Is the location of the app directory configurable such that it can be removed from web space? I don't like it there since it contains configuration information such as db user and password. Granted an .htaccess protects it, but still... better that this information not reside in web space.
Via Alan Storm, where all this is set up...
You would have to figure out how to create an overwrite module for app/code/core/Mage/Core/Model/Config/Options.php and test it really thoroughly on a development system to make sure it won't break anything.
As it's something that is more or less a part of Magento bootstrapping, it probably gets instantiated well before the Magento code that actually allows a module to be read and loaded.
I appreciate your many replies to posts I've made, chiefair.
I'm left wondering why this would not left to be easily configurable via the magento admin control panel.
Where do you want your crons to reside?
Where do you want your configs to reside?
I see a lot of files in web space that just shouldn't be... configuration files contaiing db passwords and cron scripts (cron.sh/cron.php). Why would I want cron scripts open to the world to run? These aren't even in an .htaccess protected directory like the xml file with the db password. They just sit there in open web space.
I don't really see why you want to move the app folder away from it's original location. When you configure your server correctly and set the right permissions, all outside access will be denied by default.
Here are the permissions that work for me most of the time:
- All folders have permissions 775
- All files have permissions 664
Never set the permissions of any file to 777!
And FYI, the app folders are declared in this file: app/Mage.php
Arjen... UNIX file permissions and public web access are two different things. Unless you block read access for the user under which the web server runs, then any file with read access by the web server user can be read, or executed with execute permission. But the web server user has to be able to read the xml config files and hence will happily serve them if the web server is not configured properly.
I would very much recommend you understand web server configuration in order to understand this thread well.
It is just good standard web security that such files containing passwords not be in web space. You wouldn't put /etc/passwd or /etc/shadow in web space whether you chose to protect them with an .htaccess file or not.
Then further, for a cron to be in web space is absurd.
It's an issue mentioned by many a seasoned web app builder who questions the need for the executiable code to be inside the web doc root.
Basically it was a decision made a long time ago by Varien to make an easily installable e-commerce website application in hosting accounts where you only have access to doc root.
The only protection you have is .htaccess files and ownership/permissions. Magento has a couple articles somewhere on doing an extreme lockdown which very few people ever put into practice.
Secret: It's not the one posted up there...
So if you're running nginx, IIS, etc. and you don't understand the need to replicate what all those .htaccess files do, you're running in a state of non-security.
Somewhere in the old version of this website, there was a recommendation to remove the .htaccess file in the `media/` folder to get Magento to function on some hosting providers like GoDaddy. Go read the thing and ponder on what it does, think about having user uploads enabled and that the `media/` folder by design must give access and often is set 777 due to the web server owner/group being totally different from the hosting account owner/group.

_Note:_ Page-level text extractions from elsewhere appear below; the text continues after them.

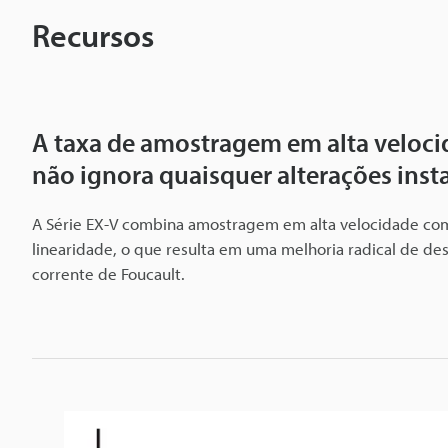
m
Recursos
e
n
A taxa de amostragem em alta veloc
t
não ignora quaisquer alterações ins
A Série EX-V combina amostragem em alta velocidade co
o
linearidade, o que resulta em uma melhoria radical de d
corrente de Foucault.
i
n
d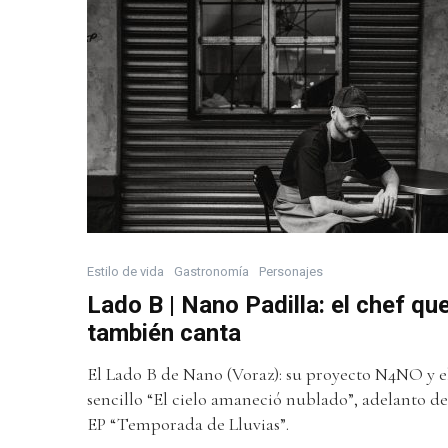
Estilo de vida
Gastronomía
Personajes
Lado B | Nano Padilla: el chef qu
también canta
El Lado B de Nano (Voraz): su proyecto N4NO y e
sencillo “El cielo amaneció nublado”, adelanto de
EP “Temporada de Lluvias”.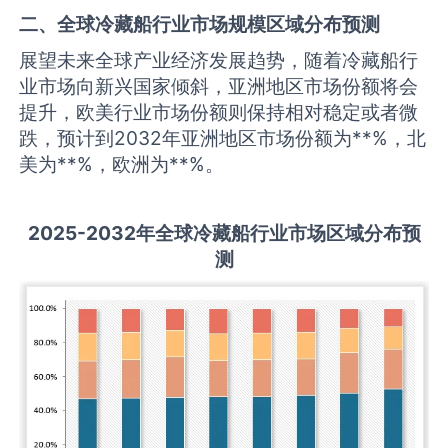
二、全球
冷藏船
行业市场规模区域分布预测
展望未来全球产业经济发展趋势，随着冷藏船行
业市场向新兴国家倾斜，亚洲地区市场份额将会
提升，欧美行业市场份额则保持相对稳定或者微
跌，预计到2032年亚洲地区市场份额为**%，北
美为**%，欧洲为**%。
2
02
5
-203
2年全球
冷藏船
行业
市场区域分布预
测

Oh... easy to install it is and I can see that angle.
If it's not easy to get up and running, it doesn't get the desired amount of playtime. That's certainly seems to be the goal... get it in use and beware those not keen on looking for the necessary improvements.
I have full control of my UNIX servers so doing what I need to do isn't a problem. It's basically doing it in such a way that is appropriate for magento and not a hack so that future upgrades don't blow away my changes. Granted, it provides a very nice configurable front end tailored to ecommerce.

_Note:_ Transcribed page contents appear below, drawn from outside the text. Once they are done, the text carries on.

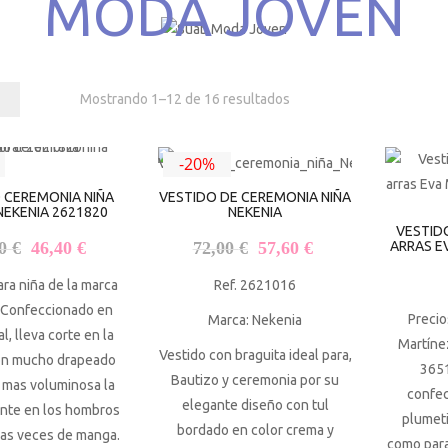
MODA JOVEN
Mostrando 1–12 de 16 resultados
-20%
 CEREMONIA NIÑA
VESTIDO DE CEREMONIA NIÑA
NEKENIA 2621820
NEKENIA
VESTID
El precio original era: 58,00 €.
El precio actual es: 46,40 €.
El precio original era: 72,0
El precio actual e
00
€
46,40
€
72,00
€
57,60
€
ARRAS E
ara niña de la marca
Ref. 2621016
 Confeccionado en
Precio
Marca: Nekenia
l, lleva corte en la
Martíne
Vestido con braguita ideal para,
con mucho drapeado
3651
Bautizo y ceremonia por su
 mas voluminosa la
confec
elegante diseño con tul
ante en los hombros
plumeti
bordado en color crema y
las veces de manga.
como para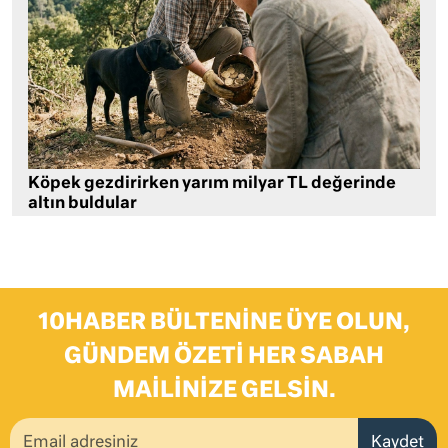
Köpek gezdirirken yarım milyar TL değerinde
altın buldular
10HABER BÜLTENINE ÜYE OLUN,
GÜNDEM ÖZETI HER SABAH
MAILINIZE GELSIN.
Kaydet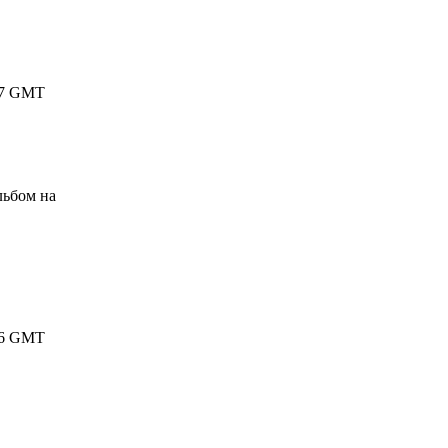
6:07 GMT
льбом на
2:46 GMT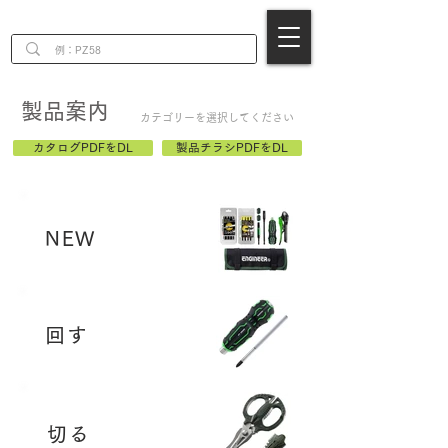
EN
製品案内
カテゴリーを選択してください
カタログPDFをDL
製品チラシPDFをDL
​NEW
回す
切る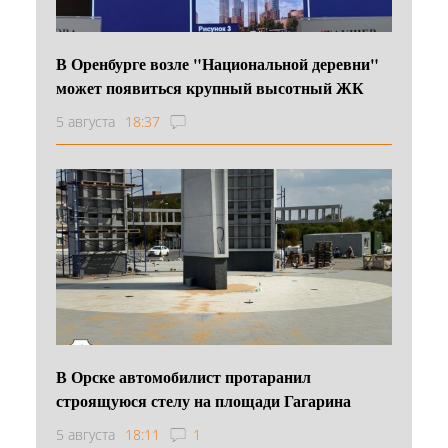
В Оренбурге возле "Национальной деревни"
может появиться крупный высотный ЖК
5 августа
18:37
В Орске автомобилист протаранил
строящуюся стелу на площади Гагарина
5 августа
18:11
1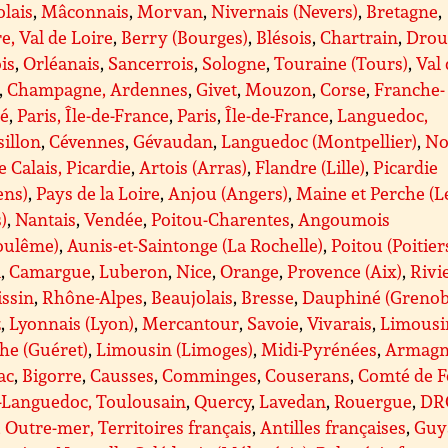
lais
,
Mâconnais
,
Morvan
,
Nivernais (Nevers)
,
Bretagne
,
e, Val de Loire
,
Berry (Bourges)
,
Blésois
,
Chartrain
,
Drou
is
,
Orléanais
,
Sancerrois
,
Sologne
,
Touraine (Tours)
,
Val
,
Champagne, Ardennes
,
Givet
,
Mouzon
,
Corse
,
Franche-
é
,
Paris, Île-de-France
,
Paris
,
Île-de-France
,
Languedoc,
illon
,
Cévennes
,
Gévaudan
,
Languedoc (Montpellier)
,
No
e Calais, Picardie
,
Artois (Arras)
,
Flandre (Lille)
,
Picardie
ens)
,
Pays de la Loire
,
Anjou (Angers)
,
Maine et Perche (L
)
,
Nantais
,
Vendée
,
Poitou-Charentes
,
Angoumois
oulême)
,
Aunis-et-Saintonge (La Rochelle)
,
Poitou (Poitier
A
,
Camargue
,
Luberon
,
Nice
,
Orange
,
Provence (Aix)
,
Rivi
issin
,
Rhône-Alpes
,
Beaujolais
,
Bresse
,
Dauphiné (Grenob
z
,
Lyonnais (Lyon)
,
Mercantour
,
Savoie
,
Vivarais
,
Limousi
he (Guéret)
,
Limousin (Limoges)
,
Midi-Pyrénées
,
Armagn
ac
,
Bigorre
,
Causses
,
Comminges
,
Couserans
,
Comté de F
-Languedoc, Toulousain
,
Quercy
,
Lavedan
,
Rouergue
,
DR
Outre-mer, Territoires français
,
Antilles françaises
,
Guy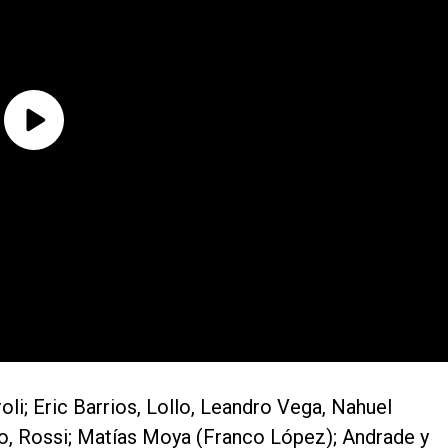
li; Eric Barrios, Lollo, Leandro Vega, Nahuel
ngo, Rossi; Matías Moya (Franco López); Andrade y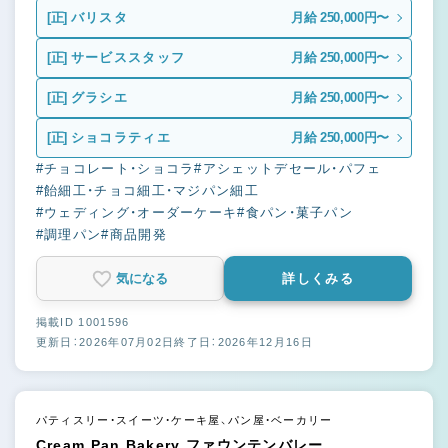
[正]
バリスタ
月給 250,000円〜
[正]
サービススタッフ
月給 250,000円〜
[正]
グラシエ
月給 250,000円〜
[正]
ショコラティエ
月給 250,000円〜
#チョコレート・ショコラ
#アシェットデセール・パフェ
#飴細工・チョコ細工・マジパン細工
#ウェディング・オーダーケーキ
#食パン・菓子パン
#調理パン
#商品開発
気になる
詳しくみる
掲載ID 1001596
更新日：2026年07月02日
終了日：2026年12月16日
パティスリー・スイーツ・ケーキ屋、パン屋・ベーカリー
Cream Pan Bakery ファウンテンバレー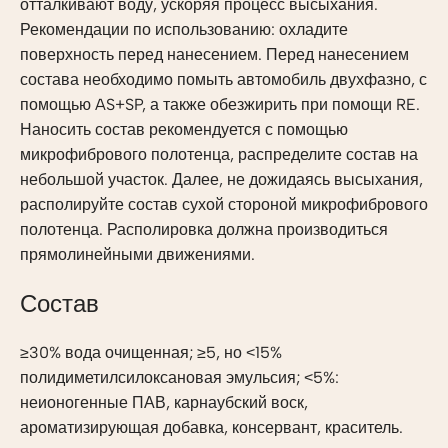
отталкивают воду, ускоряя процесс высыхания.
Рекомендации по использованию: охладите
поверхность перед нанесением. Перед нанесением
состава необходимо помыть автомобиль двухфазно, с
помощью AS+SP, а также обезжирить при помощи RE.
Наносить состав рекомендуется с помощью
микрофибрового полотенца, распределите состав на
небольшой участок. Далее, не дожидаясь высыхания,
располируйте состав сухой стороной микрофибрового
полотенца. Располировка должна производиться
прямолинейными движениями.
Состав
≥30% вода очищенная; ≥5, но ˂15%
полидиметилсилоксановая эмульсия; ˂5%:
неионогенные ПАВ, карнаубский воск,
ароматизирующая добавка, консервант, краситель.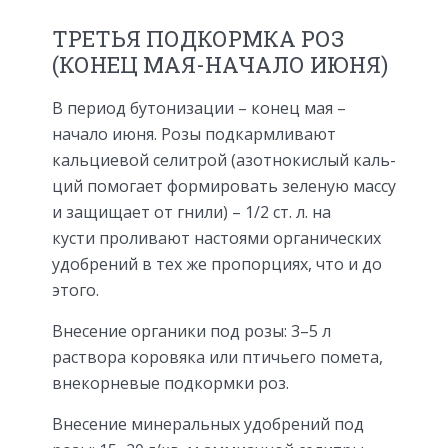
ТРЕТЬЯ ПОДКОРМКА РОЗ
(КОНЕЦ МАЯ-НАЧАЛО ИЮНЯ)
В период бутонизации – конец мая –
начало июня. Розы подкармливают
кальциевой селитрой (азотнокислый каль­
ций помогает формировать зеленую мас­су
и защищает от гнили) – 1/2 ст. л. на
кусти проливают настоями органических
удо­брений в тех же пропорциях, что и до
этого.
Внесение органики под розы: 3–5 л
раствора коровяка или птичьего помета,
внекорневые подкормки роз.
Внесение минеральных удобрений под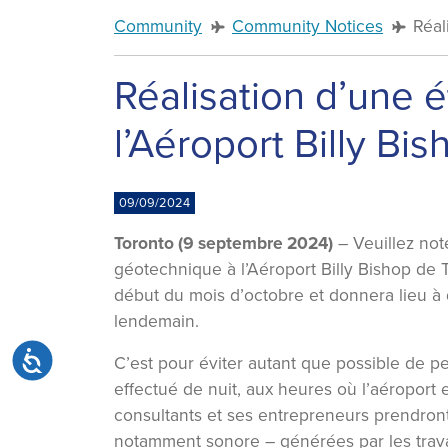
Community
Community Notices
Réal
Réalisation d’une 
l’Aéroport Billy Bi
09/09/2024
Toronto (9 septembre 2024)
– Veuillez not
géotechnique à l’Aéroport Billy Bishop de 
début du mois d’octobre et donnera lieu à d
lendemain.
Accessibilité
C’est pour éviter autant que possible de pe
effectué de nuit, aux heures où l’aéroport 
consultants et ses entrepreneurs prendron
notamment sonore – générées par les trav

I'm wondering what lurking problems I'm setting myself up for if I choose to move to magento without understanding all these gotchas.
If you don't mind be asking... do you use magento chiefair?

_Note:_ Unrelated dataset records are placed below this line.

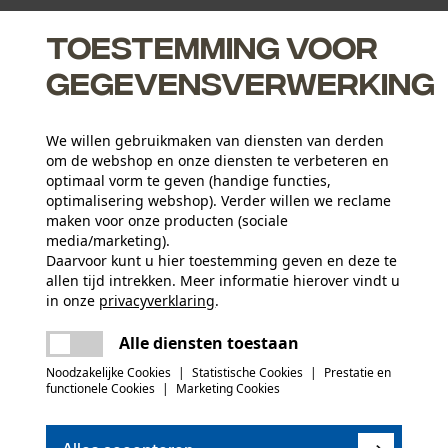
Toestemming voor
gegevensverwerking
den
We willen gebruikmaken van diensten van derden
eem
om de webshop en onze diensten te verbeteren en
optimaal vorm te geven (handige functies,
optimalisering webshop). Verder willen we reclame
maken voor onze producten (sociale
media/marketing).
Daarvoor kunt u hier toestemming geven en deze te
Leeftijdsgroep
allen tijd intrekken. Meer informatie hierover vindt u
volwassen
in onze
privacyverklaring
.
delen
Er is een fout opgetreden. Gelieve het
Oppervlaktecoating
Alle diensten toestaan
opnieuw te proberen.
mail
gelakt oppervlak
Aantal aandrijfschakels
Noodzakelijke Cookies
|
Statistische Cookies
|
Prestatie en
64
functionele Cookies
|
Marketing Cookies
(0)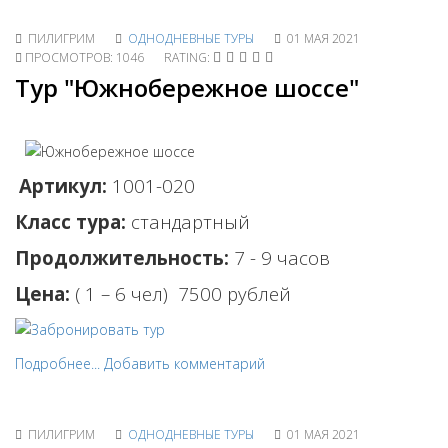
ПИЛИГРИМ
ОДНОДНЕВНЫЕ ТУРЫ
01 МАЯ 2021
ПРОСМОТРОВ: 1046
RATING:
Тур "Южнобережное шоссе"
Артикул:
1001-020
Класс тура:
стандартный
Продолжительность:
7 - 9 часов
Цена:
( 1 – 6 чел)
7500 рублей
Подробнее...
Добавить комментарий
ПИЛИГРИМ
ОДНОДНЕВНЫЕ ТУРЫ
01 МАЯ 2021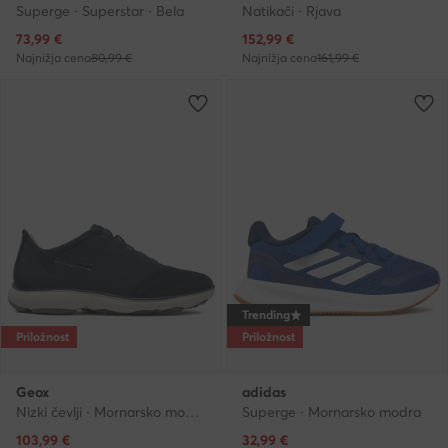
Superge · Superstar · Bela
Natikači · Rjava
Trenutna cena
Trenutna cena
73,99
€
152,99
€
Najnižja cena
80,99 €
Najnižja cena
161,99 €
Trending
Priložnost
Priložnost
Geox
adidas
Nizki čevlji · Mornarsko modra
Superge · Mornarsko modra
Trenutna cena
Trenutna cena
103,99
€
32,99
€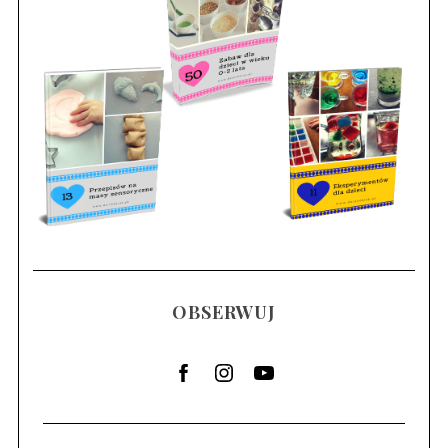
OBSERWUJ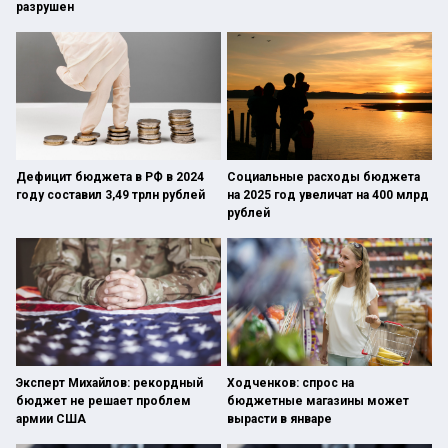
разрушен
Дефицит бюджета в РФ в 2024
Социальные расходы бюджета
году составил 3,49 трлн рублей
на 2025 год увеличат на 400 млрд
рублей
Эксперт Михайлов: рекордный
Ходченков: спрос на
бюджет не решает проблем
бюджетные магазины может
армии США
вырасти в январе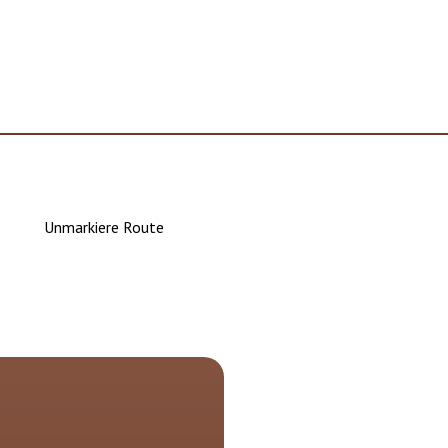
Unmarkiere Route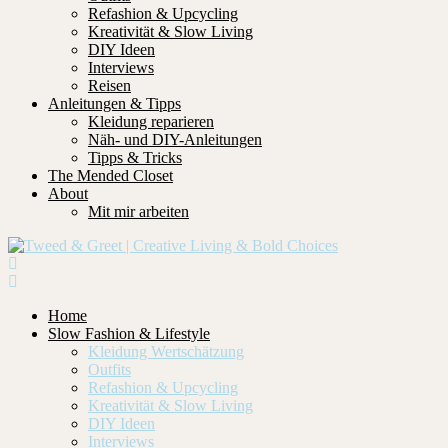
Refashion & Upcycling
Kreativität & Slow Living
DIY Ideen
Interviews
Reisen
Anleitungen & Tipps
Kleidung reparieren
Näh- und DIY-Anleitungen
Tipps & Tricks
The Mended Closet
About
Mit mir arbeiten
Home
Slow Fashion & Lifestyle
Kleidung Wertschätzung
Outfits
Refashion & Upcycling
Kreativität & Slow Living
DIY Ideen
Interviews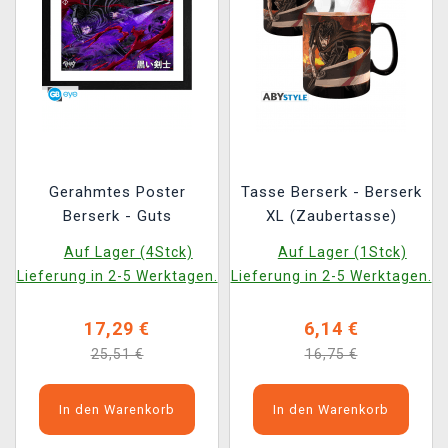
Gerahmtes Poster
Tasse Berserk - Berserk
Berserk - Guts
XL (Zaubertasse)
Auf Lager (4Stck)
Auf Lager (1Stck)
Lieferung in 2-5 Werktagen.
Lieferung in 2-5 Werktagen.
17,29 €
6,14 €
25,51 €
16,75 €
In den Warenkorb
In den Warenkorb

Do you happen to be a magento developer?
We run it on our company's e-commerce web server. From a network IT background with Linux experience and C/perl programming from a previous website, I became a developer/website administrator in order to salvage a website software conversion horribly gone wrong that I inherited.
Funny how a lot of Magento Manager/Developers are created via that route.
The original hired developers bit off a chunk too large for their intended software platform, said oooh, shiny Magento says it can do amazing things, lets switch horses in midstream and hacked it into function with a dwarvish war axe. I spent the next two years hunting "Closing div exists in template xxxx comments" and returning Magento to its proper template structure so it wouldn't blow up every time my partner added or changed content. And refactored code until upgrades became possible without destroying the website. It was pretty gruesome getting there. Wish I'd inherited a pristine site <grin>.
Any comment on Enterprise vs Community? Any experience with Enterprise? One example given that we're just getting our feet wet with Magento here... We're doing a product import and it appears to be loading a product at about 1 product per second!!!
If I get the same performance loading my customers... it's probably going to take a couple of days to import. Somethign can't be correct there. Does Magento throw some "sleeps" inside the community version?